Organizing an Exploratory Essay
This resource will help you with exploratory/inquiry essay assignments.
Contributors: Allen Brizee
Last Edited: 2010-04-17 05:44:38
Exploratory essays are very different from argumentative essays. In fact, an exploratory essay is likely different from any other essay you’ve written. Instead of writing to convince an audience of the validity of a thesis, you will be writing to find out about a problem and perhaps to form some preliminary conclusions about how it might be solved.
But there is another aspect the exploratory genre that is equally important. An exploratory essay is, in essence, a retrospective of your writing and thinking process as you work through a problem. It describes when, how, and why you completed certain types of research. This kind of writing is about how you work through problems that require writing and research. You will have to be introspective and think about your thinking process in order for your essay to turn out well.
Very roughly, then, your exploratory essay may follow this sort of structure:
The introduction should outline the problem you explored and why it’s important. In addition, you should briefly discuss 1) some of the problem’s possible causes; 2) the institutions and people involved with the problem; 3) some of the possible solutions to the problem.
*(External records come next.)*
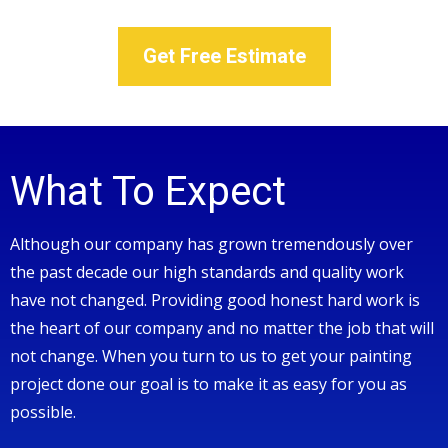
Get Free Estimate
What To Expect
Although our company has grown tremendously over
the past decade our high standards and quality work
have not changed. Providing good honest hard work is
the heart of our company and no matter the job that will
not change. When you turn to us to get your painting
project done our goal is to make it as easy for you as
possible.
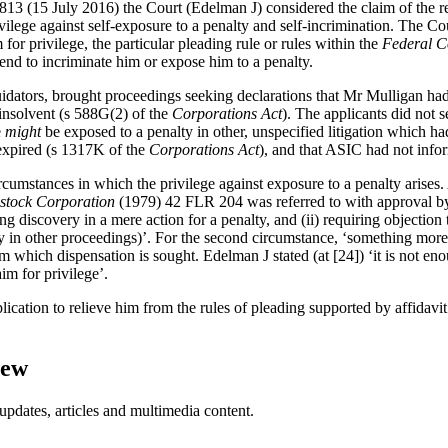
13 (15 July 2016) the Court (Edelman J) considered the claim of the r
rivilege against self-exposure to a penalty and self-incrimination. The C
 for privilege, the particular pleading rule or rules within the
Federal C
end to incriminate him or expose him to a penalty.
dators, brought proceedings seeking declarations that Mr Mulligan had 
insolvent (s 588G(2) of the
Corporations Act
). The applicants did not 
e
might
be exposed to a penalty in other, unspecified litigation which h
 expired (s 1317K of the
Corporations Act
), and that ASIC had not info
ircumstances in which the privilege against exposure to a penalty arises
estock Corporation
(1979) 42 FLR 204 was referred to with approval b
g discovery in a mere action for a penalty, and (ii) requiring objection
alty in other proceedings)’. For the second circumstance, ‘something more
om which dispensation is sought. Edelman J stated (at [24]) ‘it is not en
im for privilege’.
ication to relieve him from the rules of pleading supported by affidavi
iew
updates, articles and multimedia content.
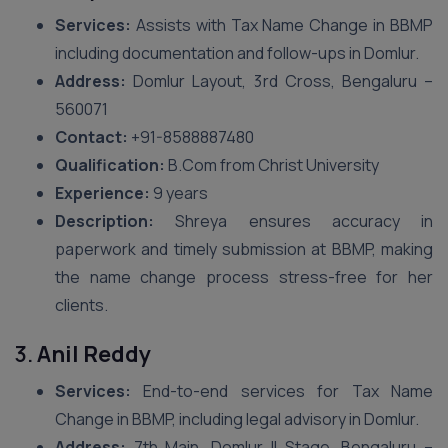
Services:
Assists with Tax Name Change in BBMP
including documentation and follow-ups in Domlur.
Address:
Domlur Layout, 3rd Cross, Bengaluru –
560071
Contact:
+91-8588887480
Qualification:
B.Com from Christ University
Experience:
9 years
Description:
Shreya ensures accuracy in
paperwork and timely submission at BBMP, making
the name change process stress-free for her
clients.
3.
Anil Reddy
Services:
End-to-end services for Tax Name
Change in BBMP, including legal advisory in Domlur.
Address:
7th Main, Domlur II Stage, Bengaluru –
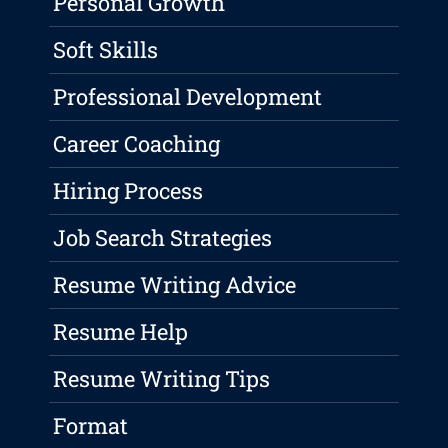
Personal Growth
Soft Skills
Professional Development
Career Coaching
Hiring Process
Job Search Strategies
Resume Writing Advice
Resume Help
Resume Writing Tips
Format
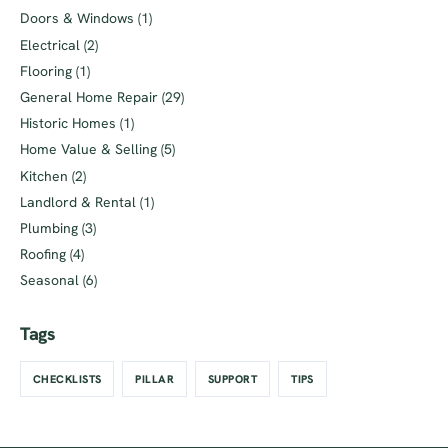
Doors & Windows
(1)
Electrical
(2)
Flooring
(1)
General Home Repair
(29)
Historic Homes
(1)
Home Value & Selling
(5)
Kitchen
(2)
Landlord & Rental
(1)
Plumbing
(3)
Roofing
(4)
Seasonal
(6)
Tags
CHECKLISTS
PILLAR
SUPPORT
TIPS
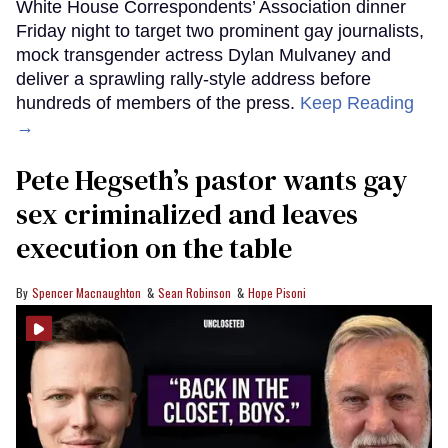
White House Correspondents’ Association dinner
Friday night to target two prominent gay journalists,
mock transgender actress Dylan Mulvaney and
deliver a sprawling rally-style address before
hundreds of members of the press.
Keep Reading
→
Pete Hegseth’s pastor wants gay
sex criminalized and leaves
execution on the table
Spencer Macnaughton
Sean Robinson
Hope Pisoni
A brief overview of the types of sources your researched during your inquiry.
Body paragraphs should discuss the inquiry process you followed to research your problem. These paragraphs should include the following:
- Introduction of source (title, author, type of media, publisher, publication date, etc.) and why you chose to use it in your exploration
- Important information you found in the source regarding your problem
- Why the information is important and dependable in relation to the problem
- Some personal introspection on how the source helped you, allowed you to think differently about the problem, or even fell short of your expectations and led you in a new direction in your research, which forms a transition into your next source.
The conclusion should restate the problem you explored, outline some of its possible causes, review the institutions and people involved, and highlight some possible solutions. If you still have any questions about the problem (and it’s ok to have some), you will discuss them here. Talk about why you think you still have questions regarding the problem you explored, where you might look to answer these questions, and what other forms of research you would have to do.
Writing a Research Paper
This page lists some of the stages involved in writing a library-based research paper.
Although this list suggests that there is a simple, linear process to writing such a paper, the actual process of writing a research paper is often a messy and recursive one, so please use this outline as a flexible guide.
- Discovering, Narrowing, and Focusing a Researchable Topic
- Finding, Selecting, and Reading Sources
- Grouping, Sequencing, and Documenting Information
- Writing an Outline and a Prospectus for Yourself
- Writing the Introduction
- Writing the Body
- Writing the Conclusion
- Revising the Final Draft
Discovering, Narrowing, and Focusing a Researchable Topic
- Try to find a topic that truly interests you
- Try writing your way to a topic
- Talk with your course instructor and classmates about your topic
- Pose your topic as a question to be answered or a problem to be solved
Finding, Selecting, and Reading Sources
You will need to look at the following types of sources:
- library catalog, periodical indexes, bibliographies, suggestions from your instructor
- primary vs. secondary sources
- journals, books, other documents
Grouping, Sequencing, and Documenting Information
The following systems will help keep you organized:
- a system for noting sources on bibliography cards
- a system for organizing material according to its relative importance
- a system for taking notes
Writing an Outline and a Prospectus for Yourself
Consider the following questions:
- What is the topic?
- Why is it significant?
- What background material is relevant?
- What is my thesis or purpose statement?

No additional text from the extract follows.